Subía y bajaba despacio, saboreando cada centímetro de esa hermosa pija. Llevaba semanas sin probar una, desde ese encuentro en la quinta, y esa inesperada oportunidad le parecía grandiosa. Pasaba la lengua por el tronco, la succionaba lanzando miradas furtivas hacia su marido. La mano acompañaba el movimiento de la boca hasta que un latido le anunciaba el final. Entonces se detenía con una protesta de Víctor, que se removía impaciente. Claudia sonreía y alzaba hacia él una mirada maligna.

–¿Pensás llenarme la boca con toda tu leche?

–Y no quiero que dejes caer una sola gota. Mirá si tu marido se da cuenta, se pudre todo. ¿Alguna vez lo hiciste?

No. Nunca lo había hecho. Había permitido que Oscar terminase en su cara, una estúpida fantasía de película porno. Pero en esas ocasiones, había tenido el cuidado de apretar bien los labios para que no pasase una sola gota. Así que no, no se imaginaba siquiera qué gusto podía tener. Pero si se dejaba guiar por el comentario de sus amigas…

Chupaba lento y con ternura, deslizaba sensual los labios a lo largo del tronco, con los ojos cerrados disfrutaba de ese contacto, los gemidos apagados de Víctor le incendiaban la cabeza y la concha. La quería adentro suyo pero sabía que era imposible sin que el estúpido de su marido se despertase. Se detenía a medio camino, con el glande dentro de su boca, jugaba con él, le lamía con suavidad la punta, lo sentía estremecerse y jadear. Y retrocedía cuando un latido intenso anunciaba el final.

–¡Hija de puta, no me hagas esto!

–Puedo hacerte una paja, y recoger en mi mano…

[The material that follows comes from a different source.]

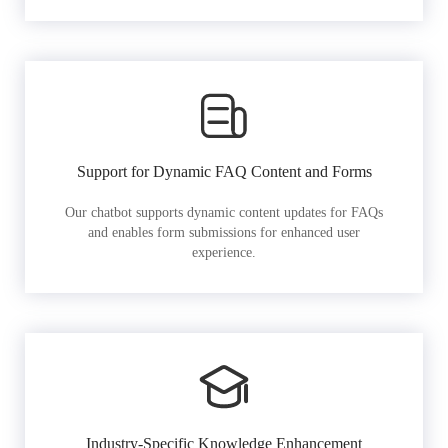
Support for Dynamic FAQ Content and Forms
Our chatbot supports dynamic content updates for FAQs
and enables form submissions for enhanced user
experience.
Industry-Specific Knowledge Enhancement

La mano de Víctor la obligó a terminar el trabajo. La chupaba con ansiedad, pasaba la punta de la lengua por los testículos. Y ahí estaba de nuevo ese latido intenso, casi furioso. Intentó apartarse pero la mano de Víctor detrás de la cabeza se lo impidió, una feroz descarga le llenó de semen la garganta y parte del líquido caliente se escapó por la comisura. La tenía entera dentro de su boca, sintiendo el esperma deslizarse espeso por su tráquea. Se apartó, tosió, miró en vano hacia dónde escupir y tragó los restos adheridos a la lengua.

–Limpio, mi amor.

Observó la mancha brillante sobre el jean. Claudia Sonrió y volvió a inclinarse. Lentamente succionó el pene que iba recobrando flaccidez y luego lamió el semen sobre la tela hasta que solo quedó una mancha oscura y húmeda. Debía reconocer que disfrutaba siendo su puta.

Condujeron el resto del camino en silencio hasta que distinguieron, al doblar una curva, una casona de aspecto antiguo. Víctor verificó su bragueta y Claudia su maquillaje antes de despertar a Oscar con un firme “llegamos”.